How does trap / kill work in bash on Linux? - bash

My sample file
traptest.sh:
#!/bin/bash
trap 'echo trapped' TERM
while :
do
sleep 1000
done
$ traptest.sh &
[1] 4280
$ kill %1 <-- kill by job number works
Terminated
trapped
$ traptest.sh &
[1] 4280
$ kill 4280 <-- kill by process id doesn't work?
(sound of crickets, process isn't killed)
If I remove the trap statement completely, kill process-id works again?
Running some RHEL 2.6.18-194.11.4.el5 at work. I am really confused by this behaviour, is it right?

kill [pid]
send the TERM signal exclusively to the specified PID.
kill %1
send the TERM signal to the job #1's entire process group, in this case to the script pid + his children (sleep).
I've verified that with strace on sleep process and on script process
Anyway, someone got a similar problem here (but with SIGINT instead of SIGTERM): http://www.vidarholen.net/contents/blog/?p=34.
Quoting the most important sentence:
kill -INT %1 sends the signal to the job’s process group, not the backgrounded pid!

This is expected behavior. Default signal sent by kill is SIGTERM, which you are catching by your trap. Consider this:
#!/bin/bash
# traptest.sh
trap "echo Booh!" SIGINT SIGTERM
echo "pid is $$"
while : # This is the same as "while true".
do
a=1
done
(sleep really creates a new process and the behavior is clearer with my example I guess).
So if you run traptest.sh in one terminal and kill TRAPTEST_PROCESS_ID from another terminal, output in the terminal running traptest will be Booh! as expected (and the process will NOT be killed). If you try sending kill -s HUP TRAPTEST_PROCESS_ID, it will kill the traptest process.
This should clear up the %1 confusion.
Note: the code example is taken from tldp

Davide Berra explained the difference between kill %<jobspec> and kill <PID>, but not how that difference results in what you observed. After all, Unix signal handlers should be called pretty much instantaneously, so why does sending a SIGTERM to the script alone not trigger its trap handler?
The bash man page explains why, in the last paragraph of the SIGNALS section:
If bash is waiting for a command to complete and receives a signal for
which a trap has been set, the trap will not be executed until the
command completes.
So, the signal was delivered immediately, but the handler execution was deferred until sleep exited.
Hence, with kill %<jobspec>:
Both the script and sleep received SIGTERM
bash registered the signal, noticed that a trap was set for it, and queued the handler for future execution
sleep exited immediately
bash noted sleep's exit, and ran the trap handler
whereas with kill <script_PID>:
Only the script received SIGTERM
bash registered the signal, noticed that a trap was set for it, and queued the handler for future execution
sleep exited after 1000 seconds
bash noted sleep's exit, and ran the trap handler
Obviously, you didn't want long enough to see that last bit. :)
If you're interested in the gory details, download the bash source code and look in trap.c, specifically the trap_handler() and run_pending_traps() functions.

Related

How can I send a signal without the shell waiting for the currently running program to finish?
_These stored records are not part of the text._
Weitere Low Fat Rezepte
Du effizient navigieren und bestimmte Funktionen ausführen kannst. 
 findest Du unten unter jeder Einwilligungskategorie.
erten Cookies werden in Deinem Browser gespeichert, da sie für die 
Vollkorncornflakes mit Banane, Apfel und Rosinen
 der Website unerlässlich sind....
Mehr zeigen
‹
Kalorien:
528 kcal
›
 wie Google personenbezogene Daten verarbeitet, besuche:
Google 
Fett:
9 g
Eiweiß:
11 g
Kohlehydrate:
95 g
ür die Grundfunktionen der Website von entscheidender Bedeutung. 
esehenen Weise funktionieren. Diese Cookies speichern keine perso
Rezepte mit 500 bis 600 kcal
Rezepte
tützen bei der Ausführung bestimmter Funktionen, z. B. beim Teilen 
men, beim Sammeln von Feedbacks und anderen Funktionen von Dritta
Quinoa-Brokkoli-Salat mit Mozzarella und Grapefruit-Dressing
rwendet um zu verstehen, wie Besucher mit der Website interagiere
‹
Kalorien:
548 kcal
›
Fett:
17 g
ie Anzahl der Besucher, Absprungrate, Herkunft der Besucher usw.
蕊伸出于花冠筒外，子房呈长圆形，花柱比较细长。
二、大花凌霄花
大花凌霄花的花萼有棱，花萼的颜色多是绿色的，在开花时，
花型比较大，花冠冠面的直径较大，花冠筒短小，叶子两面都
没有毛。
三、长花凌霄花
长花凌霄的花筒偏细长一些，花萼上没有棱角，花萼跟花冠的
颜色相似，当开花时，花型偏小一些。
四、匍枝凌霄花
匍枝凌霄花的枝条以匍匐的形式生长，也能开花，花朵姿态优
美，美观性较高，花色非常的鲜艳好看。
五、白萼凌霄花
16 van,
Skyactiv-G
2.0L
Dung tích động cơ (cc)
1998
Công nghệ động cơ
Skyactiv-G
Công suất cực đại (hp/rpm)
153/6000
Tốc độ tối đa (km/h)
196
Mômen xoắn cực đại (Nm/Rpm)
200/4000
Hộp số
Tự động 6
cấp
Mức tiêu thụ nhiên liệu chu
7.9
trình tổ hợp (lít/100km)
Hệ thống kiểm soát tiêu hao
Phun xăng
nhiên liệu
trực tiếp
If I send a signal using kill, it seems to wait until the current program (in this example sleep 1000) finishes running. When I instead send SIGINT via pressing Ctrl+C in the shell, it receives the interrupt immediately however.
What I want, however, is for the interrupt to be received immediately after sending the signal via kill. Also, why does it behave like I would want it to when I press Ctrl+C?
#!/usr/bin/env sh
int_after_a_while() {
local pid=$1
sleep 2
echo "Attempting to kill $pid with SIGINT"
# Here I want to kill the process immediately, but it waits until sleep finishes
kill -s INT $pid
}
trap "echo Interrupt received!" INT
int_after_a_while $$ &
sleep 1000
I would appreciate any help on this issue. Thanks in advance!
As noted in the referenced answer https://unix.stackexchange.com/questions/282525/why-did-my-trap-not-trigger/282631#282631 the shell will normally wait for a utility to complete before running a trap. Some alternatives are:
Start the long running process in the background, then wait for it using the wait builtin. When a trapped signal is received during such a wait, the wait is interrupted and the trap is taken. Unfortunately, the exit status of wait does not distinguish between the child process exiting on a signal and a trap occurring. For example
sleep 1000 &
p=$!
wait "$p"
Send a signal to the whole process group via kill -s INT 0. The effect is much like if the user had pressed Ctrl+C, but may be more extreme than you want if your script is run from another script.
Use a shell such as zsh or FreeBSD sh that supports set -o trapsasync which allows running traps while waiting for a foreground job.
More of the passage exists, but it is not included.